31-03-2025 10:45 AM
AS OF 15TH APRIL MY DAYS AS A PRIVATE EBAY SELLER WILL STOP AFTER 19 YEARS.
I AM FED UP OF THE GREED OF EBAY AND I HOPE OTHER EBAY SELLERS DECIDE TO NO LONGER LET THE EBAY CONTROL FREAKS HAVE THIS MUCH CONTROL OVER PRIVATE SELLERS.
20-05-2025 11:41 AM
It was supposed to be the new postage rates for small and medium parcels on SD.
Mine has only changed to 1kg 3.64 and 2kg 5.15 no mention of the parcel sizes.
They changed yesterday afternoon so Ebay still getting it wrong.
20-05-2025 11:42 AM
@*maetrix* Bravo! Your spot. I could not agree with you more. Every word is bang on. The govt should allow more money to circulate rather than people sitting on goods or disposing them which is bad for the enviroment. So here in Super markets we have to pay for a plastic bag because we are saving the planet however people will start to dispose used goods as its not worth the hassle of all this which will go to the tip.
20-05-2025 11:46 AM - edited 20-05-2025 11:49 AM
'So if i'm selling my items,that i've accumulated over the last 30+ years "at a loss" (from the original prices I paid) how are hmrc allowed to take anything off of my sales?'
---------------------------------------------------------------------------------------------------------------
Lets say you bought something 10, 20 or 30 years ago as an investment .
i.e. something you're planning to sell later on (as it is supposed to go up in value- hence 'an investment') it's obviously an important item and you should have kept the receipt.
(I'm not talking about just a thing you've bought to use, like a stereo or a dinner service or a sofa etc.)
If you sell your *investment item* you can take off what you originally paid for it (you have the reciept!) and only pay Capital Gains Tax on the profit, IF it sold for over £6000.00
If you sell your *investment item* at a loss- you have no profit, therefore no tax.
Just a housefull of non-investment, non-important personal items shouldn't attract any captial gains tax.
If you turn out to be spectacularly lucky by owning say, a toy car -bought in 1967 for 15pence which suddenly goes crackers in a toy-auction and you get £6100.00 for it you'd have to pay a tax percentage on the £100.00 (The bit over the £6000.00 limit)
TL:DR
Sales of your own normal household stuff and general personal possessions are not taxable. Capital gains or otherwise.
20-05-2025 11:47 AM - edited 20-05-2025 11:50 AM
@aymanalvi wrote:@*maetrix* Bravo! Your spot. I could not agree with you more. Every word is bang on. The govt should allow more money to circulate rather than people sitting on goods or disposing them which is bad for the enviroment.
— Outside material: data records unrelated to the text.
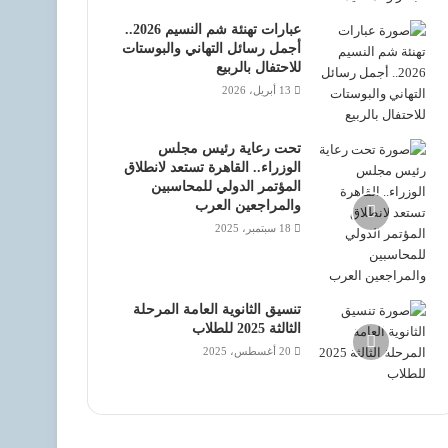
عبارات تهنئة شم النسيم 2026..
أجمل رسائل التهاني والبوستات
للاحتفال بالربيع
13 أبريل، 2026
تحت رعاية رئيس مجلس
الوزراء.. القاهرة تستعد لانطلاق
المؤتمر الدولي للمحاسبين
والمراجعين العرب
18 سبتمبر، 2025
تنسيق الثانوية العامة المرحلة
الثالثة 2025 للطلاب
20 أغسطس، 2025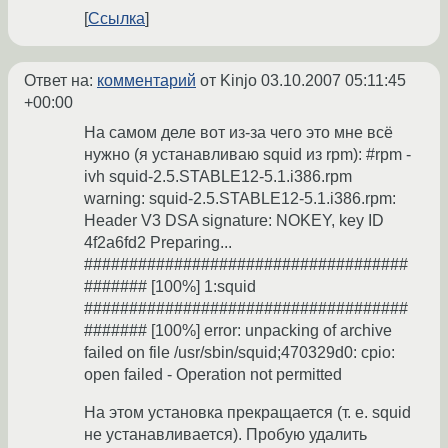
Ссылка
Ответ на:
комментарий
от Kinjo
03.10.2007 05:11:45
+00:00
На самом деле вот из-за чего это мне всё
нужно (я устанавливаю squid из rpm): #rpm -
ivh squid-2.5.STABLE12-5.1.i386.rpm
warning: squid-2.5.STABLE12-5.1.i386.rpm:
Header V3 DSA signature: NOKEY, key ID
4f2a6fd2 Preparing...
####################################
####### [100%] 1:squid
####################################
####### [100%] error: unpacking of archive
failed on file /usr/sbin/squid;470329d0: cpio:
open failed - Operation not permitted
На этом установка прекращается (т. е. squid
не устанавливается). Пробую удалить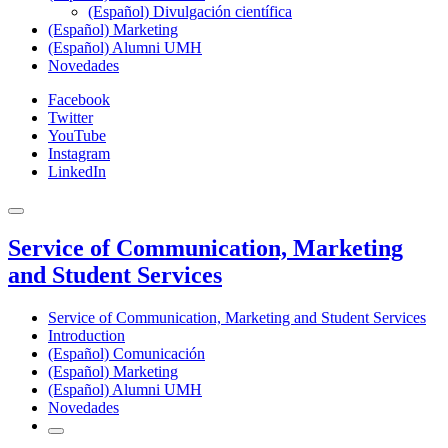
(Español) Divulgación científica
(Español) Marketing
(Español) Alumni UMH
Novedades
Facebook
Twitter
YouTube
Instagram
LinkedIn
Service of Communication, Marketing
and Student Services
Service of Communication, Marketing and Student Services
Introduction
(Español) Comunicación
(Español) Marketing
(Español) Alumni UMH
Novedades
So here in Super markets we have to pay for a plastic bag because we are saving the planet however people will start to dispose used goods as its not worth the hassle of all this which will go to the tip.
I expect most private sellers are selling things on ebay for less than they paid for them having had some use from them so no tax to pay and no reason to take them to the tip if they still have some residual value.
HMRC would only be after people who are running small trading businesses without paying tax on their profits but unfortunately to do that they having to filter it out of data that includes people who are not liable to pay any tax on their activities.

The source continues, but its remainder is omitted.